До таежной Усть-Уды мы добрались часов за пять. Именно здесь он заканчивал школу. Об этом периоде у него есть почти документальный рассказ «Уроки французского», по которому был снят одноименный фильм. Распутин шутит по этому поводу: «Теперь, когда мне хотят сделать приятное, говорят: читали, читали ваши «Уроки…» — и начинают сообщать киношные подробности, которых нет в рассказе».

Поразительно, но его бывшая учительница французского волей судьбы оказалась во Франции. Случайно зашла в парижский книжный магазин, увидела на обложке «В. РАСПУТИН», открыла книгу ради любопытства и тут же прочитала ее на одном дыхании.
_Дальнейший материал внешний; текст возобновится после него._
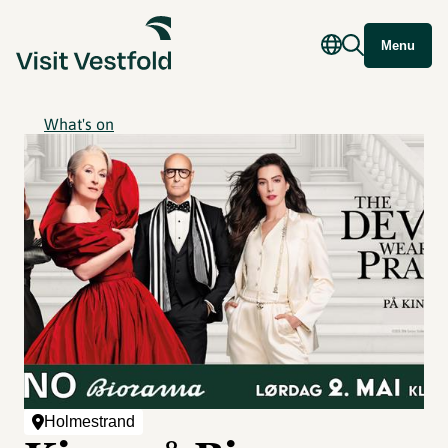
Menu
What's on
Holmestrand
Спустя десятилетия они встретились в Москве.

В родную школу Распутин не заглядывал почти пятьдесят лет. Когда зашел… Память тут же подсказала, казалось бы, совсем забытое… Сохранились даже истертые временем деревянные ступеньки. Вот только большинство из тех, с кем он когда-то по ним поднимался, — ушли из жизни. И он потом с горечью скажет уже много-кратно проговоренное: «Странно: почему мы так же, как и перед родителями, всякий раз чувствуем вину перед учителями? И не за то вовсе, что было в школе, нет, а за то, что сталось с нами после».

«После» все деревни по верхней Ангаре спешно переселили. Людей посрывали с мест. Их родные земли оказались на дне искусственного моря. Братская ГЭС тогда гремела на всю страну. Слезы и боль ангарцев были заглушены грохотом турбин. А Валентин Распутин возвращался в свою новую Аталанку по новому «морю». Помнит до сих пор, как «пароход «Фридрих Энгельс» подходил к берегу буквально по лесу, раздвигая кроны деревьев. Их ведь не вырубили, так и оставив на дне. Все делали в спешке. Даже некоторые кладбища не перенесли. О живых тоже вспомнили в самую последнюю очередь».

После встречи с родной землей Распутина больше не надо было уговаривать высказаться.

— Я все время спрашиваю себя: что же так тянет сюда? Ведь никогда здесь, на Ангаре, не было легкой жизни. Всегда было трудно. А после перестройки она стала совсем гнетущей. То есть физически жизнь, может, раньше была и хуже, но нравственно, духовно... Такое ощущение, что украли у нас за прошедшие годы Россию.

Приезжаешь в свою Аталанку… Последний раз там был в сентябре. Грязища — непролазная. А я в ботиночках заявился. Да в них пройти там нельзя. Какой там коммунизм, как обещали раньше! Какой там капитализм с его благами, как обещают сегодня! Просто пройти по улице нельзя из конца в конец. Какое там светлое будущее! Надолбы вот такие стоят.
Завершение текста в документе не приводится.